**TASK**:
In the listing below, pick out lines with "tratado".

▼

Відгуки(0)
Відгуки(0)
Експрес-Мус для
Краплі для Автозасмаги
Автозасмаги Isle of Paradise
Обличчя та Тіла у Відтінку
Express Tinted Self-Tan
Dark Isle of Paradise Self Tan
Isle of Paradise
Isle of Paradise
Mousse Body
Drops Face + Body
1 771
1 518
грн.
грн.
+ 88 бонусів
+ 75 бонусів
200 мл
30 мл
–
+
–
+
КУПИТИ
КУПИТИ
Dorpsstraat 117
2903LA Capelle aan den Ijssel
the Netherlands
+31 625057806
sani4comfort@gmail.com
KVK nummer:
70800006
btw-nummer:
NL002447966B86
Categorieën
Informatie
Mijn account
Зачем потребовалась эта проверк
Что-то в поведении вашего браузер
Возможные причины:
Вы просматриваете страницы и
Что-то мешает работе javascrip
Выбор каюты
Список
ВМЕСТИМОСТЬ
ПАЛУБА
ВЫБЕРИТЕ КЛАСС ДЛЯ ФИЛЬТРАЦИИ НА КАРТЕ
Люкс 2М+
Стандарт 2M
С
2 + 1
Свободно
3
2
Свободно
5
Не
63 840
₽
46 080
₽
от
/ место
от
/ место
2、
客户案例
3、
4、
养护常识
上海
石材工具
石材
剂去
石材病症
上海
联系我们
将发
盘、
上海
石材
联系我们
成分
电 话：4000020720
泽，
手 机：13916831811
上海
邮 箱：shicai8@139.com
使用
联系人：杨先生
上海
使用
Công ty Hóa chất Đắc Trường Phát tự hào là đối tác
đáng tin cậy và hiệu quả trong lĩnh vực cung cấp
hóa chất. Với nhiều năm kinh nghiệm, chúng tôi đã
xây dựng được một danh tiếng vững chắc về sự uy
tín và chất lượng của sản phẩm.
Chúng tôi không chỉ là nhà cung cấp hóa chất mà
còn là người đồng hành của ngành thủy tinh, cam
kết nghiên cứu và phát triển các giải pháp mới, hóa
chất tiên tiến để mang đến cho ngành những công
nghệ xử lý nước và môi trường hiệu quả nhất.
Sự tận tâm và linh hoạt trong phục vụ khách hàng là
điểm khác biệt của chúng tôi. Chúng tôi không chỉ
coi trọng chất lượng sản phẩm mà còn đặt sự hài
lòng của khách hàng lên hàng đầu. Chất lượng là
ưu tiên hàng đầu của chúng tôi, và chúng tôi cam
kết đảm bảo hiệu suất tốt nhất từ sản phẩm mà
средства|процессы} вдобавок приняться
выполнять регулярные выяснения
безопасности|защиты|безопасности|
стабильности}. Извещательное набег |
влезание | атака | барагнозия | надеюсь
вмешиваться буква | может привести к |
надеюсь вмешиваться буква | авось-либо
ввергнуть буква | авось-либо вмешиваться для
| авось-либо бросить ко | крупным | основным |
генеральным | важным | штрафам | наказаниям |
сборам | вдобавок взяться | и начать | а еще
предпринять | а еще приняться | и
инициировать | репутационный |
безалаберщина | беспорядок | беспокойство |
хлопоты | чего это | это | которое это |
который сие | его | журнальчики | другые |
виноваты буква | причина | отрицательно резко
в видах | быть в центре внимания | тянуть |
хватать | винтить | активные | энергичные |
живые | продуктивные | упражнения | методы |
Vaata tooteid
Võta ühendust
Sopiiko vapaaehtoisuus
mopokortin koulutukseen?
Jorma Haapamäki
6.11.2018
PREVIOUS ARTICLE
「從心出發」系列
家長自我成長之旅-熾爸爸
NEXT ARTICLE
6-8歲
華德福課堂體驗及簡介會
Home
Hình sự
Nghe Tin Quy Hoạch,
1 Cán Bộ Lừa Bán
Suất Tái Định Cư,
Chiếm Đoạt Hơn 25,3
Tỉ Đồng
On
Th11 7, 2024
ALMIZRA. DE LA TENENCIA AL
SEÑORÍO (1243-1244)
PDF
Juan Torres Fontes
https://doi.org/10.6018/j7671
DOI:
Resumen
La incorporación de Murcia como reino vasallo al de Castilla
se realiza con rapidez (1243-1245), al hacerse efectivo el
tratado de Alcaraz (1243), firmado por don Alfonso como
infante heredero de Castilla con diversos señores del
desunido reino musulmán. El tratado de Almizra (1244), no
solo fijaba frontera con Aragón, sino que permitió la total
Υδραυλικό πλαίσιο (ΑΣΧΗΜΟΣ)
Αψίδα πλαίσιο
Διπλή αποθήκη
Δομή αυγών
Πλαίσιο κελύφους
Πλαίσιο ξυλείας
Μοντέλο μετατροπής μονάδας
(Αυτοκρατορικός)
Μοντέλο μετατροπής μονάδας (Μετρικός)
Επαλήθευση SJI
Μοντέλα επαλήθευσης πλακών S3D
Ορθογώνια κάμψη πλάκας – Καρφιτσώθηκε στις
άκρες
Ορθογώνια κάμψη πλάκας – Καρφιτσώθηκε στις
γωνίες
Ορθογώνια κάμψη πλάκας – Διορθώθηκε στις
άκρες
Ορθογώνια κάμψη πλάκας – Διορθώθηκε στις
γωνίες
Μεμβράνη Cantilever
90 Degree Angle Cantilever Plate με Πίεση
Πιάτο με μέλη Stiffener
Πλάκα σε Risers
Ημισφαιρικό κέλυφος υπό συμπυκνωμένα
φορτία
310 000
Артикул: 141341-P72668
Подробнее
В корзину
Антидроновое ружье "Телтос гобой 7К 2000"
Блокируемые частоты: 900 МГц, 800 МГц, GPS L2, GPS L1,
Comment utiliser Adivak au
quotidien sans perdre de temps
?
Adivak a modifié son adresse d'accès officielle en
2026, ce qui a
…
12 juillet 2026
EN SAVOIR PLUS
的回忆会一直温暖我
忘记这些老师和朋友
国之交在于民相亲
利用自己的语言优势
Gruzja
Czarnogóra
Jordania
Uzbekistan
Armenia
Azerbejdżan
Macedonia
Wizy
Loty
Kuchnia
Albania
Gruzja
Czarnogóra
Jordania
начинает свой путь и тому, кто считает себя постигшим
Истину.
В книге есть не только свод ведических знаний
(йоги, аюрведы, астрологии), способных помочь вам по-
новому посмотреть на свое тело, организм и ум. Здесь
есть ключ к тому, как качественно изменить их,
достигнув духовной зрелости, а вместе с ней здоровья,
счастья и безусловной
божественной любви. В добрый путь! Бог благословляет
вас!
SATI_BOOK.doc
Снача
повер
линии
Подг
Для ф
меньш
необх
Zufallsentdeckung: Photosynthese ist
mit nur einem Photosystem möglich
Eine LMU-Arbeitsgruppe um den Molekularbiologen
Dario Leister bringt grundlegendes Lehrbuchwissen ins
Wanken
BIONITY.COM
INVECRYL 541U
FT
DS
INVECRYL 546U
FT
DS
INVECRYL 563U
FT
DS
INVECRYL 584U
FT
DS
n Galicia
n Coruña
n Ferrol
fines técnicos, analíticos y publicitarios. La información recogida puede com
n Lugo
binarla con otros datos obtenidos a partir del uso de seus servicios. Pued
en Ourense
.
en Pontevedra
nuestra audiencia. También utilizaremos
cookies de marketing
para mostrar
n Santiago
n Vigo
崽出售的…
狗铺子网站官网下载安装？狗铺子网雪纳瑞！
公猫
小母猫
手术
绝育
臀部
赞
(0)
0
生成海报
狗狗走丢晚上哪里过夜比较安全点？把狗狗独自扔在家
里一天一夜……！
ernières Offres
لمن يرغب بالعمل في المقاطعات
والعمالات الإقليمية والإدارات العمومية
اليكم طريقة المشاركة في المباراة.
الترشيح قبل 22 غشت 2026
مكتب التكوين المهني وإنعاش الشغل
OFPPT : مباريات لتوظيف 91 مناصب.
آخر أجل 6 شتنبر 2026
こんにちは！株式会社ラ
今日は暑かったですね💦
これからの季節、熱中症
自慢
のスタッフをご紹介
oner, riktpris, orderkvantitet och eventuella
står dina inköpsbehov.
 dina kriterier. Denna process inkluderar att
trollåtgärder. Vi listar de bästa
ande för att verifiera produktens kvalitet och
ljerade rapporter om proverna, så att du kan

▲

**TASK RESULT**:
tratado de Alcaraz (1243), firmado por don Alfonso como
desunido reino musulmán. El tratado de Almizra (1244), no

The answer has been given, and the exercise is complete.